Start your own threads, listen more than speak, think of others before yourself and consider the possibility that everything ever known in the past present and future just might not be in your own head.


----------



## brettj777 (Feb 27, 2013)

challenger said:


> I know many (most??) will read this and say, "this guy is a proper $%@#/@-+$). It would be difficult for me to argue this sentiment however my purpose is to educate on the basics of forum etiquette. Sorry if this is harsh. Pussy footing, gray areas, political correctness or not productive imo.


Yes, all of the above.

If you don't like how people respond, maybe people should just ignore your posts all together? If you are unsatisfied with the response...perhaps you should ask for your money back. Oh wait....you didn't pay anyone for their time, or experience....you just expected them to give it to you...then you complained you didn't like what you got.

:scratch:


----------



## Roland (Dec 14, 2008)

Please direct any question to me in a PM.

Crazy Roland


----------



## Bkwoodsbees (Feb 8, 2014)

Guilty as charged. In my defense I will say that maybe I have a different perspective , I maybe wrong. When I make a post or ask a question I think of it as a community forum. I have no problem with others asking questions because I may learn from the answers given to them as well. Challenger I take no offense from your comments , like I said I may have this forum etiquette all wrong. I apologize and was not trying to hijack but while we had Rolands ear and he was willing to share knowledge , just rolling with it. Sorry I meant no offense and no offense taken. Getting back to the double deep.......Rolands management style looks to be alot better than when I tried the double deep. The second deep for brrod(without queen excluder) ended up by fall being mostly honey. Then spring having to extract to make empty comb available. That's why I switched to 1 deep 1 medium because fall the queen lays in deep and medium is full of honey which is more than enough for our winter.


----------



## Ian (Jan 16, 2003)

I build my hives from singles into doubles, split, build into the second, then shake the queen down into the single separated with an excluder.

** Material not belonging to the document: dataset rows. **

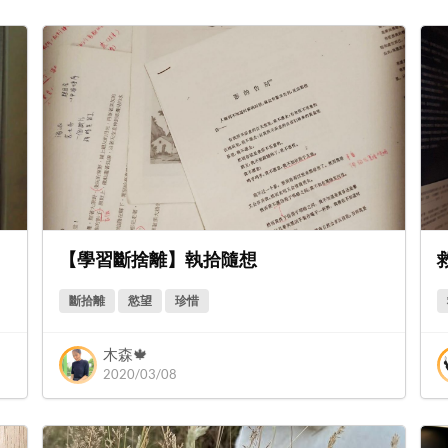
【學習斷捨離】執拾隨想
救
斷拾離
慾望
珍惜
木森🍁
2020/03/08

You want to retain the same population space balance when managing singles in the spring as you would managing a double brood nest.
When the brood hatches out a few weeks later the bees sum backfill and we begin harvests.


----------



## Ian (Jan 16, 2003)

Forum etiquette, ha ha, >>tip<< it's the side conversations you need to put all those tips together


----------



## clyderoad (Jun 10, 2012)

challenger said:


> Now I may sound like a bad bad man here but I'm posting this in order to provide proper thrediquette.


Not only did you derail your own thread but put a screeching halt to further the topic of conversation! Hopefully Barry and other Beesource
appointees will comment on your views of "thrediquette" as I don't see it posted in the rules, faq, etc. 
It may not be to your liking ( or mine on many occasions) but it appears to me that all the posters to "your thread" used "common courtesy" and stayed on topic. Is this 'thrediquette' your creation?
Sure hope the leadership clarifies what is expected of posters, both OP's and respondents.


----------



## yousowise (Apr 14, 2011)

Ian, how many frames of brood are you looking for when you split your doubles? Also after you shake back down to a single with an excluder (I am guessing you do this when the main flow starts), do you get many swarms?


----------



## RayMarler (Jun 18, 2008)

challenger said:


> I lost a bunch of hives this year so I am going to try single deeps for honey production. I have drawn comb aplenty for deeps as well as drawn comb for the honey supers.
> I need the pitfalls of single deep honey production for the southeastern coastal area. I know that forage will not be a problem and I know I'll have to feed after pulling supers at the end of the flow. Currently my singles have ten frames and are full. They have 5-6 frames of brood both open and sealed and the rest of the frames are hatching or packed with honey and Polen. Should I remove the excess honey in the deeps and put in drawn comb for the Queen to lay in? How often do I check for swarming. Lastly what should I do with captured swarms? In the past I have taken them and sometimes just dumped them into hives I was getting honey from. This gave me the best honey year two years ago. Advice is greatly appreciated. This is new territory for me.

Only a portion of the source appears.